Obama’s commitments combined with the support from industry serves a couple of purposes. First, it does actually fund education programs. Second, it starts to build a base of advocates to make this an issue for the country in the future. If Obama can’t advance his programs, maybe the next president can.
Microsoft’s Brad Smith blogged about the initiative, emphasizing that government funding will eventually need to come around in a big way on this, invoking the American history of post-Sputnik education investment.
“(T)he private sector and philanthropy cannot fill this gap without public funding. And if we’re going to accelerate progress as a nation, we need federal funding. That’s why today’s proposal is so important.

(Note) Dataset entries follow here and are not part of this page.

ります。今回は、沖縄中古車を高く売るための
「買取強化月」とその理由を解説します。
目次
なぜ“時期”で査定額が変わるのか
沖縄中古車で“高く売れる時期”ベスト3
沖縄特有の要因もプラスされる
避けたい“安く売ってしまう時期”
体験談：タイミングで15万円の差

It can provide the accelerant to help more states and school districts progress more quickly,” he writes.
While federal funding for this work is a big part of the proposal, the momentum Obama and the tech partners seek also involves getting states and cities to make this a priority. After all, federal funding is a relatively small part of education funding, so even the president’s $4 billion would still basically be a push to get a bigger ball rolling.

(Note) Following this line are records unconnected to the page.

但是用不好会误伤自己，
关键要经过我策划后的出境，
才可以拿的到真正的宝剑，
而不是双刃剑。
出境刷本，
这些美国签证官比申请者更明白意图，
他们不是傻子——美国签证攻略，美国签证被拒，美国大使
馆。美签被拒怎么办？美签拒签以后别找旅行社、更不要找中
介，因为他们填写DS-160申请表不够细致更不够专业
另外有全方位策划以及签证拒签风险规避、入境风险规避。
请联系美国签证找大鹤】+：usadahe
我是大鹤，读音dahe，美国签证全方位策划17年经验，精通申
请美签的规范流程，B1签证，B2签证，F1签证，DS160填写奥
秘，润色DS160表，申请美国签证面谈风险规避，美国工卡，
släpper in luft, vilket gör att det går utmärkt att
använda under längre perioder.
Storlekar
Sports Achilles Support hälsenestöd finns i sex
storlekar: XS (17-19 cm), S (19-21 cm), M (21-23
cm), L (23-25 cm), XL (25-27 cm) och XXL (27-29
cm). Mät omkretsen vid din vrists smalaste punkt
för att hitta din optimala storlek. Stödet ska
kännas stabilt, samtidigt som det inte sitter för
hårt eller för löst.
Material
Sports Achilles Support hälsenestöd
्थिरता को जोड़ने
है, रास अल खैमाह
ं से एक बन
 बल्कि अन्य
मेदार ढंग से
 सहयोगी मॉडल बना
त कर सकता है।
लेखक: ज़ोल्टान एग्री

Why the sense of urgency? Even if you don’t buy the STEM crisis, which is being challenged a lot lately, it’s tough to deny that computer science should be a more pervasive part of K-12 education. If nothing else, more widespread computer education in schools is necessary to break up the white-dude hegemony in the tech industry. But computer science is also going to be a part of an increasing number of non-STEM jobs, and if these players have their way, it will become a core part of schooling.